== Segment start ==
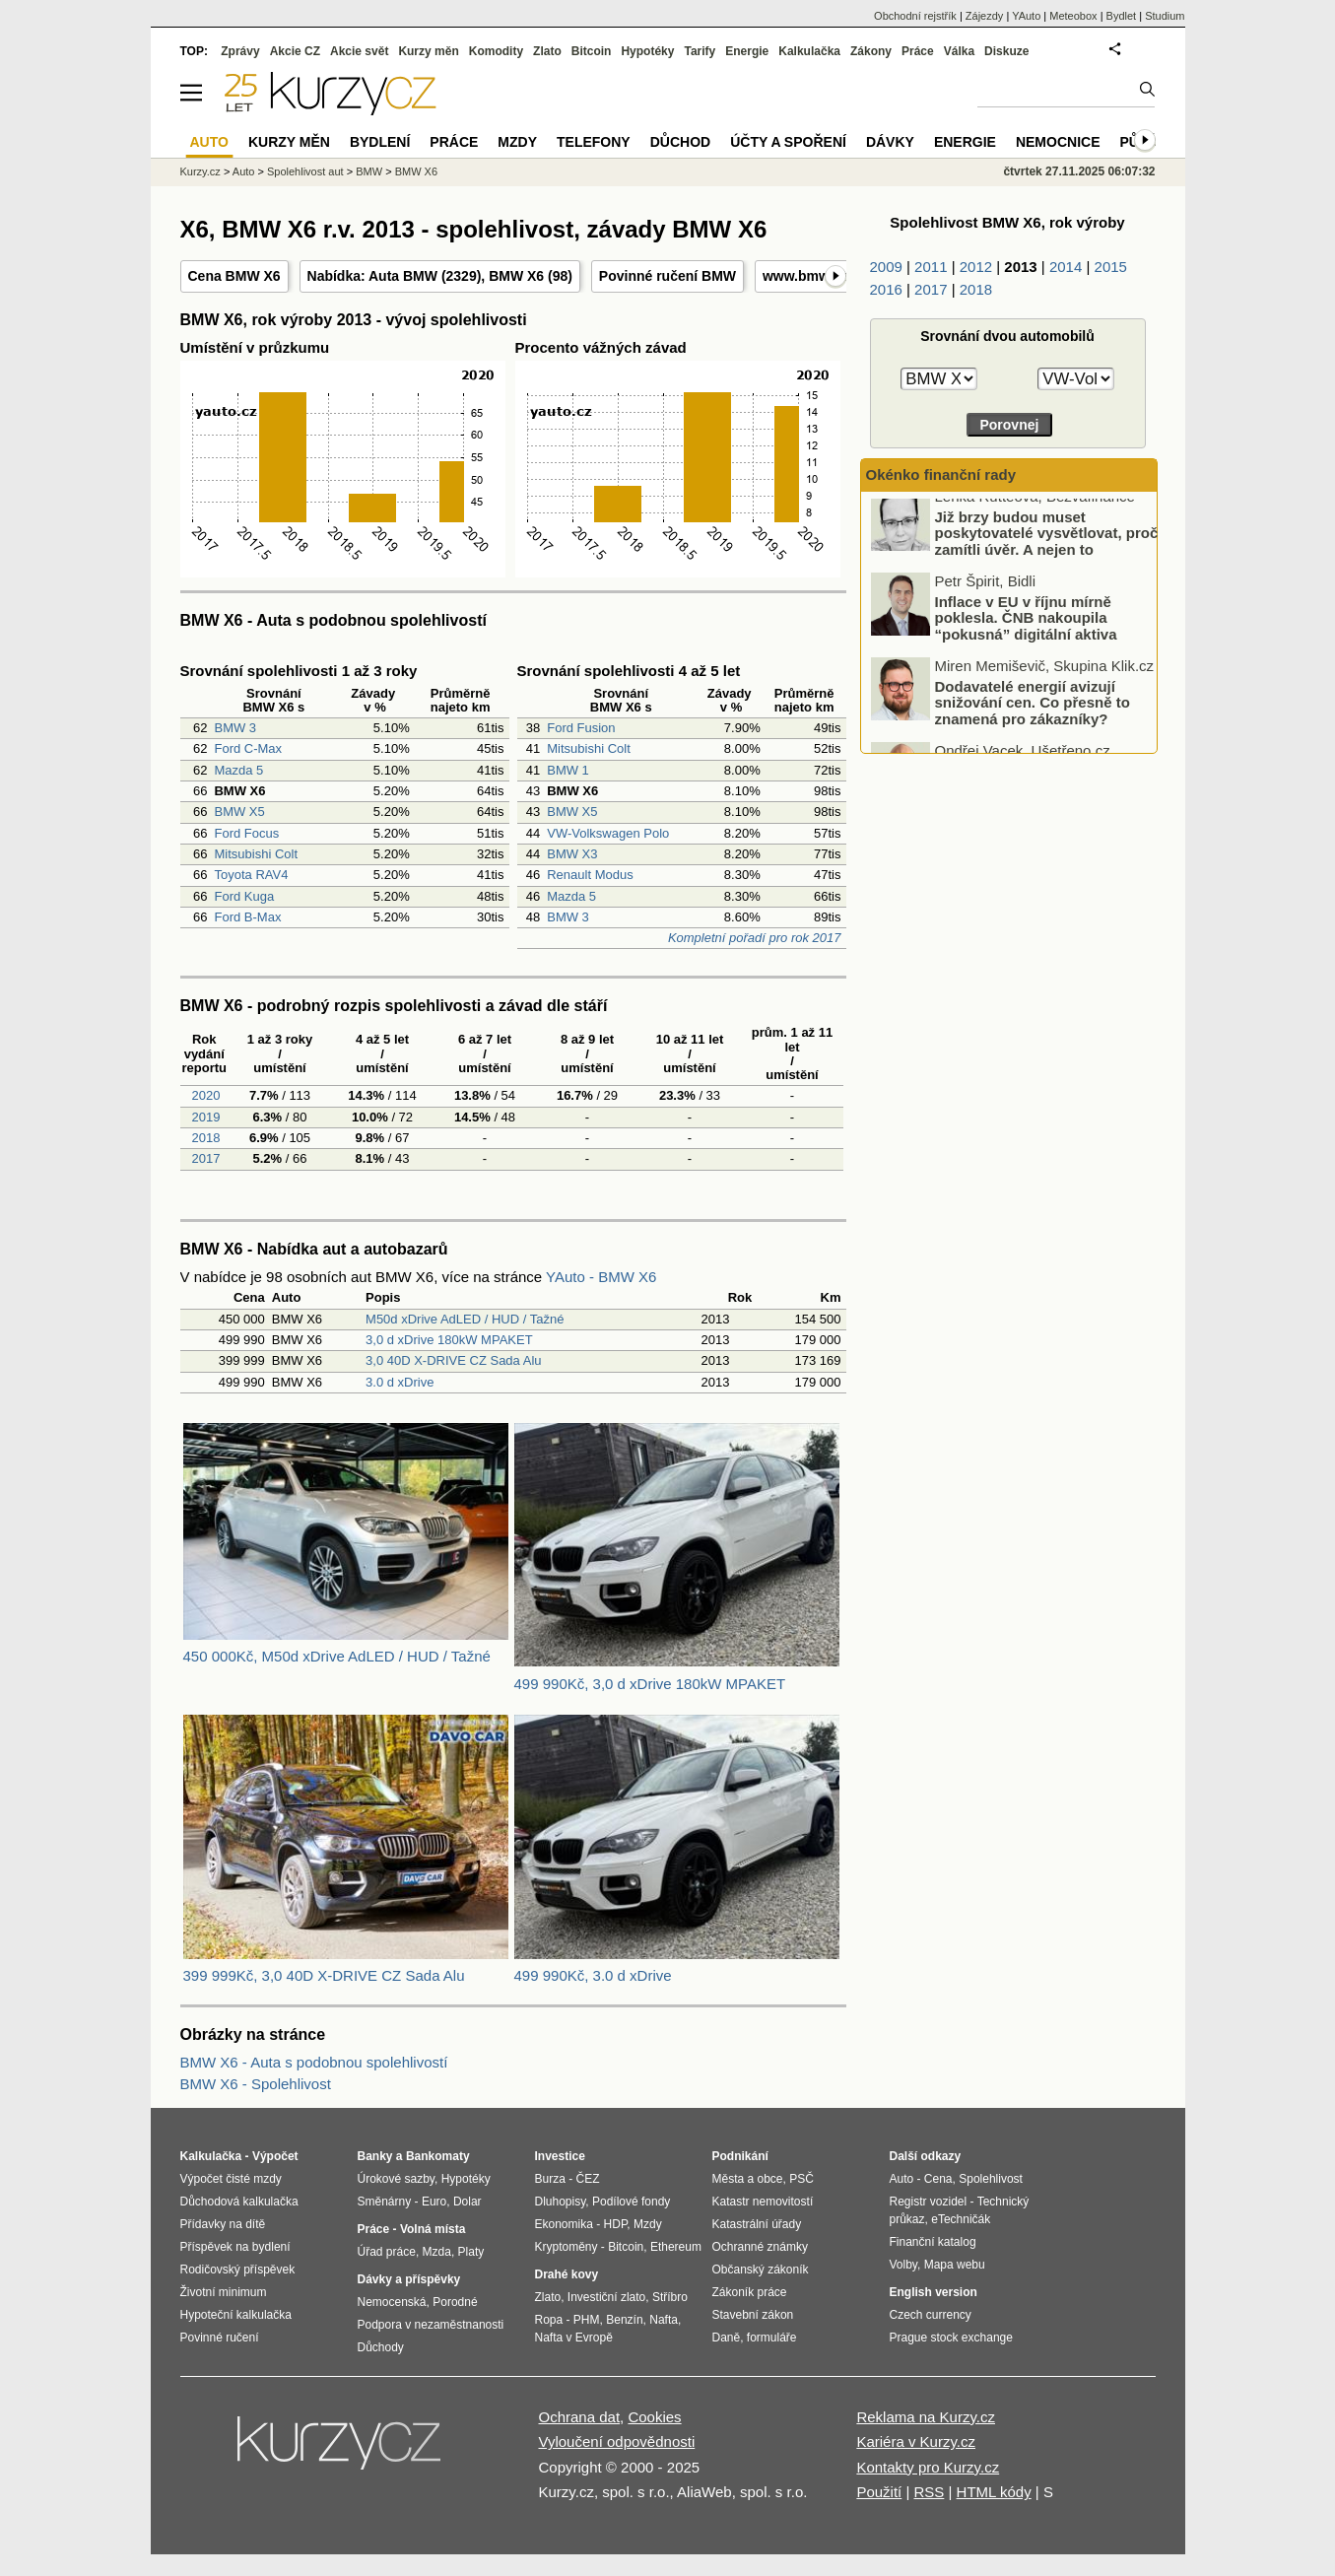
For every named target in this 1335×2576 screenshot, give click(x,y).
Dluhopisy (560, 2201)
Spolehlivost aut (305, 171)
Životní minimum (223, 2292)
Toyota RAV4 (251, 874)
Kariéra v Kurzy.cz (915, 2441)
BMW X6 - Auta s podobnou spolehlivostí (314, 2062)
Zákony (871, 51)
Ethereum (675, 2247)
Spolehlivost (991, 2179)
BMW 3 (235, 727)
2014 (1065, 266)
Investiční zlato (606, 2297)
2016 (886, 289)
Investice (560, 2156)
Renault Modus (590, 874)
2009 (886, 266)
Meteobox (1073, 16)
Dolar (467, 2201)
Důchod (680, 142)
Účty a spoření (788, 142)
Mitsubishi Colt (256, 854)
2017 (204, 1158)
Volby (903, 2264)
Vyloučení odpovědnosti (617, 2441)
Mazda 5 (238, 770)
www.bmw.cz (805, 276)
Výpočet (275, 2156)
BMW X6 (516, 276)
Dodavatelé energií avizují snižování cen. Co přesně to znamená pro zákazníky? (1032, 716)
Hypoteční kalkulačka (236, 2315)
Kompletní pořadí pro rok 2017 (754, 937)
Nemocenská (392, 2302)
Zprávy (240, 51)
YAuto (1026, 16)
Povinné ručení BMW (667, 276)
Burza (550, 2179)
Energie (746, 51)
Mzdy (517, 142)
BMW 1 (568, 770)
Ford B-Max (247, 917)
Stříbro (670, 2297)
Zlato (547, 51)
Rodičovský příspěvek (238, 2269)
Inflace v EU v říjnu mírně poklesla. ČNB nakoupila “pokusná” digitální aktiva (1026, 631)
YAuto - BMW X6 (601, 1276)
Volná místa (432, 2229)
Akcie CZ (295, 51)
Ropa (549, 2320)
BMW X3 (572, 854)
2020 (204, 1095)
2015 (1111, 266)
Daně (726, 2337)
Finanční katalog (933, 2242)
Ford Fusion (581, 727)
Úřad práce (387, 2252)
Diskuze (1006, 51)
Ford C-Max (248, 748)
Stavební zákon (753, 2315)
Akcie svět (359, 51)
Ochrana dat (580, 2416)
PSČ (801, 2179)
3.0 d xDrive (400, 1382)
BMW (369, 171)
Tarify (699, 51)
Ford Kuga (244, 896)
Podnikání (740, 2156)
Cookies (654, 2416)
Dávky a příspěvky (409, 2279)
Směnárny (385, 2201)
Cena (938, 2179)
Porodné (455, 2302)
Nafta (663, 2320)
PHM (586, 2320)
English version (933, 2292)
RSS (928, 2491)
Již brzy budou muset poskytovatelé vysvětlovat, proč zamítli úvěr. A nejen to (1047, 547)
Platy (471, 2252)
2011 (930, 266)
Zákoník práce (749, 2292)
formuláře (772, 2337)
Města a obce (747, 2179)
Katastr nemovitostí (763, 2201)
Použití (878, 2491)
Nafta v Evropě (574, 2337)
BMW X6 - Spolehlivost (255, 2083)
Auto (244, 171)
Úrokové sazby (396, 2179)
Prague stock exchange (951, 2337)
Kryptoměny (566, 2247)
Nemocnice (1058, 142)
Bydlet (1121, 16)
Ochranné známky (760, 2247)
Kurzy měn (428, 51)
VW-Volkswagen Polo (608, 833)
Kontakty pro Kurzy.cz (927, 2467)
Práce (917, 51)
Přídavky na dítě (223, 2224)
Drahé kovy (567, 2274)
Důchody (381, 2347)
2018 (204, 1137)
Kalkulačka (809, 51)
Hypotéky (647, 51)
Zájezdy (985, 16)
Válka (959, 51)
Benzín (624, 2320)
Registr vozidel (929, 2201)
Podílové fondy (631, 2201)
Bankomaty (438, 2156)
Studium (1164, 16)
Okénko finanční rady (941, 474)
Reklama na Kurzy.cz (925, 2416)
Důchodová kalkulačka (239, 2201)
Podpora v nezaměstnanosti (431, 2325)
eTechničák (960, 2219)
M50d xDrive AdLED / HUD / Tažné (465, 1319)
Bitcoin (591, 51)
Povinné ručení (219, 2337)
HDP (616, 2224)
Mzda (437, 2252)
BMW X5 (239, 811)
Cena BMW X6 (234, 276)
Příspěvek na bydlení (235, 2247)
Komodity (496, 51)
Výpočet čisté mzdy (231, 2179)
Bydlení (380, 142)
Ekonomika (564, 2224)
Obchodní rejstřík (915, 16)
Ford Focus (246, 833)
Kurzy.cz (200, 171)
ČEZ (588, 2179)
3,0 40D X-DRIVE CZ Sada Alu (453, 1360)
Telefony (594, 142)
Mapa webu (954, 2264)
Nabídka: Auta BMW (372, 276)
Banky (375, 2156)
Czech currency (930, 2315)
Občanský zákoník (760, 2269)
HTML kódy (994, 2491)
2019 (204, 1117)
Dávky (890, 142)
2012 (976, 266)
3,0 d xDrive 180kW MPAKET (449, 1339)
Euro (434, 2201)
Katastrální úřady (757, 2224)
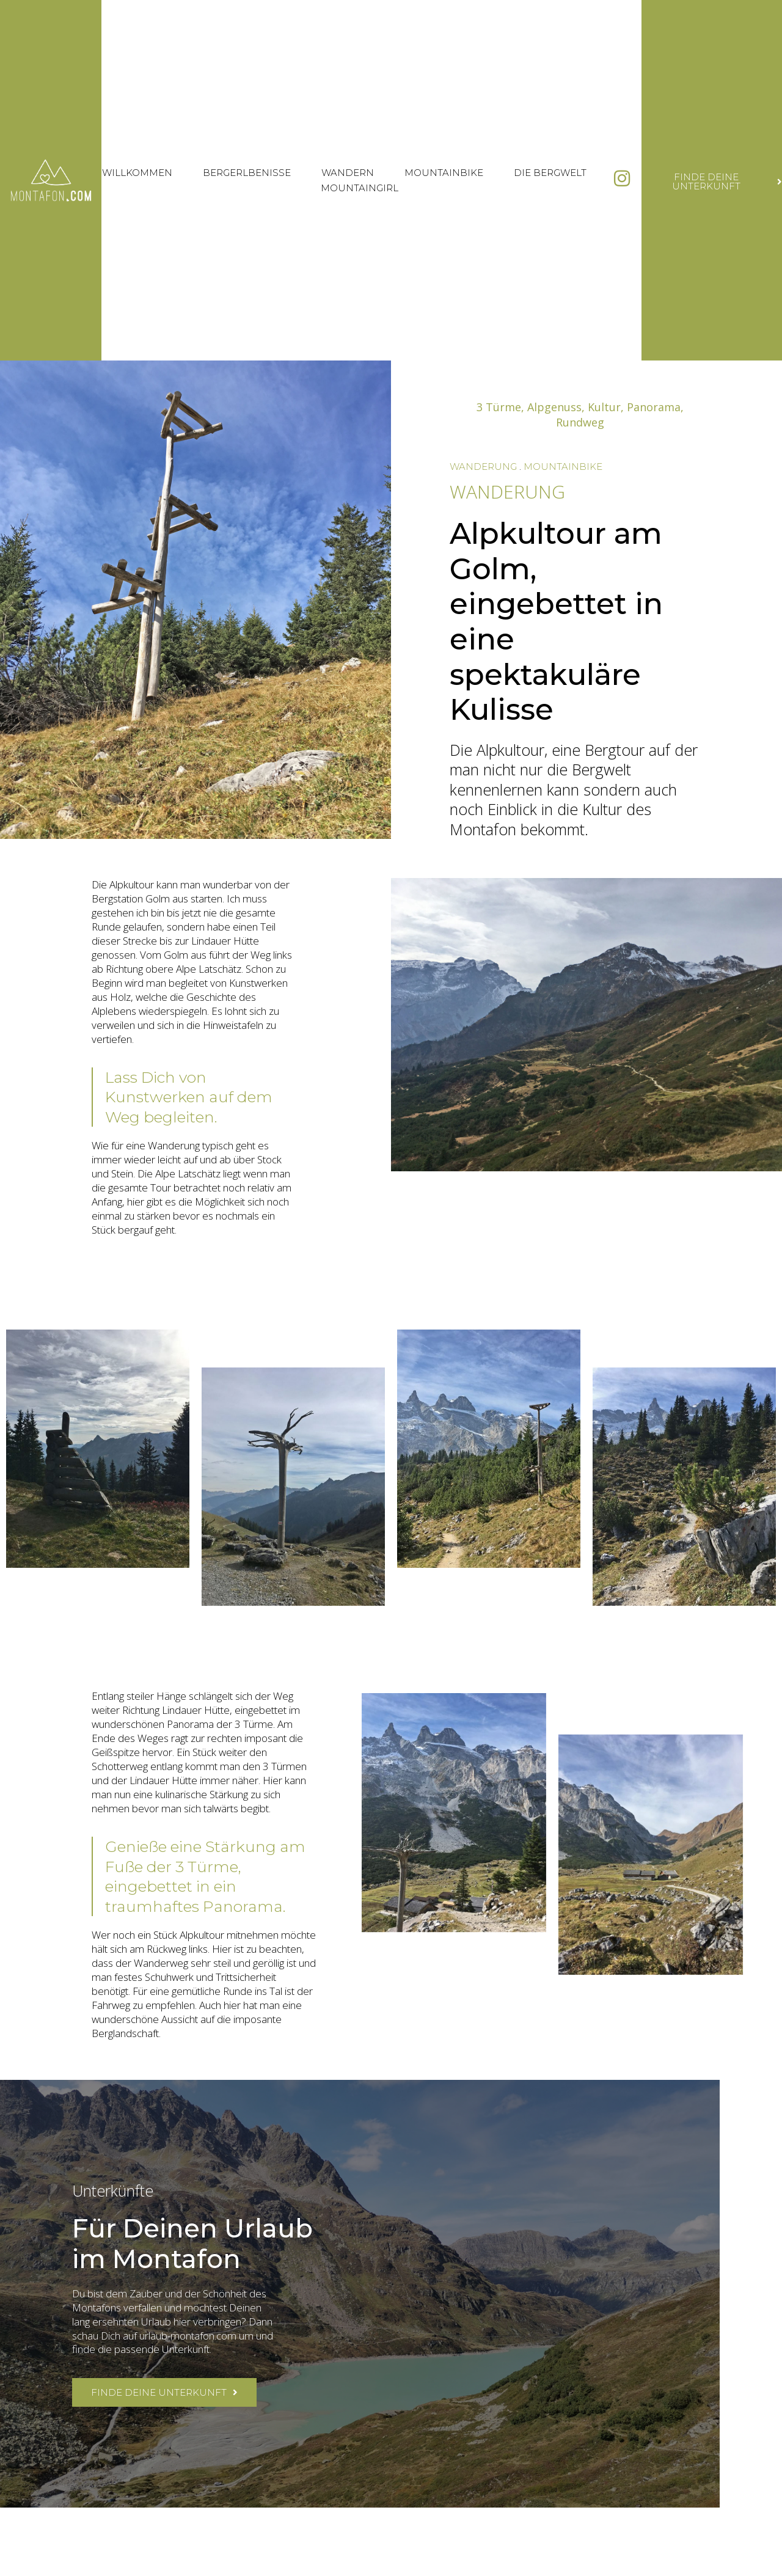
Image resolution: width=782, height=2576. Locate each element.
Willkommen (137, 172)
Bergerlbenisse (247, 172)
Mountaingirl (359, 188)
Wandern (347, 172)
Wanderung (483, 466)
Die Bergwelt (550, 172)
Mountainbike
== Segment end ==
Task details >>
Working through the records, find each line containing the word "Auta" and copy it.

Exercise output >>
BMW X6 - Auta s podobnou spolehlivostí (314, 2062)
Nabídka: Auta BMW (372, 276)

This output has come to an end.